Saskatchewan Farm Pickles
Chris Burkart, e-mail message to Michael Miller.
This pickle recipe had a name when I was a child, but I don't remember what it was. Bread and Butter Pickles sticks in mind, however I have seen a recipe for Bread and Butter Pickles and this isn't it. The turmeric spice used is another one of those strange spices one wouldn't think my mother would have used, however, it represents to me the epitome of prairie pickles.Preparation
3 quarts bread and butter pickles
1 quart small onions (to peel, put onions in a bowl with boiling water and let sit for 5 minutes)

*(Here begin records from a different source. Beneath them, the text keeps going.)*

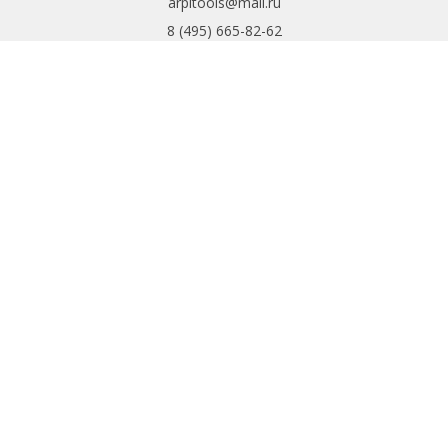
arpitools@mail.ru
8 (495) 665-82-62
8 (925) 830-67-90
Обратный звонок
ИНФОРМАЦИЯ
Политика
конфиденциальности
Пользовательское
соглашение
Условия обмена и
возврата
ИНТЕРНЕТ-
МАГАЗИН
Доставка и оплата
Обратная связь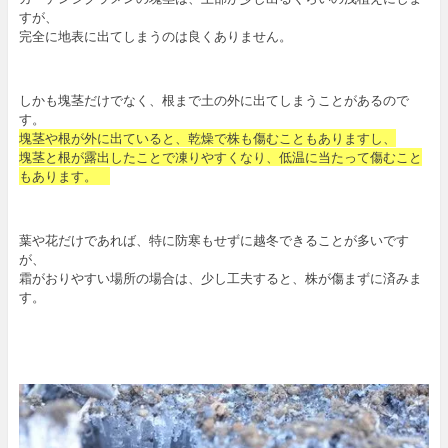
すが、
完全に地表に出てしまうのは良くありません。
しかも塊茎だけでなく、根まで土の外に出てしまうことがあるので
す。
塊茎や根が外に出ていると、乾燥で株も傷むこともありますし、
塊茎と根が露出したことで凍りやすくなり、低温に当たって傷むこと
もあります。
葉や花だけであれば、特に防寒もせずに越冬できることが多いです
が、
霜がおりやすい場所の場合は、少し工夫すると、株が傷まずに済みま
す。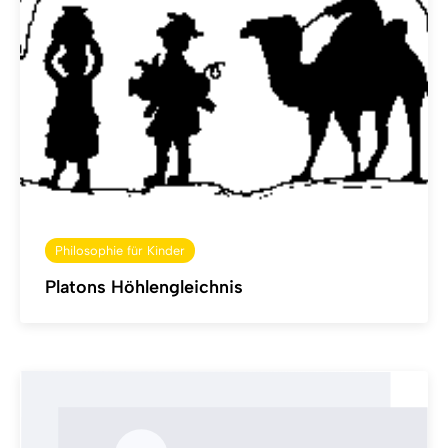
Philosophie für Kinder
Platons Höhlengleichnis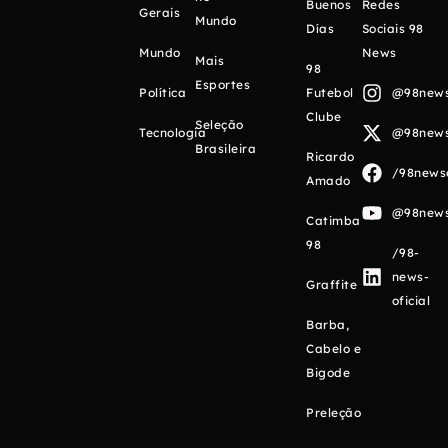
Buenos
Redes
Gerais
Mundo
Días
Sociais 98
Mundo
News
Mais
98
Esportes
Política
Futebol
@98newso
Clube
Seleção
Tecnologia
@98newso
Brasileira
Ricardo
/98newso
Amado
@98newso
Catimba
98
/98-
news-
Graffite
oficial
Barba,
Cabelo e
Bigode
Preleção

1/2 cup pickling salt dissolved in water
Wash the cucumbers and peel the onions. Put cucumbers, onions and salt in a large pot (or the sink) overnight. In the morning drain and rinse cucumbers and onions with cold water. Slice the cucumbers thinly. Sterilize clean jars and lids.
1 quart vinegar
6 cups sugar
2 teaspoons mustard seed
2 teaspoons turmeric
1 teaspoon celery seed
Mix vinegar, sugar, mustard seed, turmeric and celery seed in a large pot and bring to a boil. Add vegetables and simmer 5 minutes. Put in hot sterilized jars and seal immediately.
Mom was always open to trying new recipes, so this one may have found it's way into our larder via a Canadian friend, but it has been around since I was a child.
Someone spoke about pickled pigs' feet. Mom also used to pickle the pike fish Dad caught in Long Lake in Saskatchewan. Mom used to call it (phonetic spelling) 'go-la-detz'.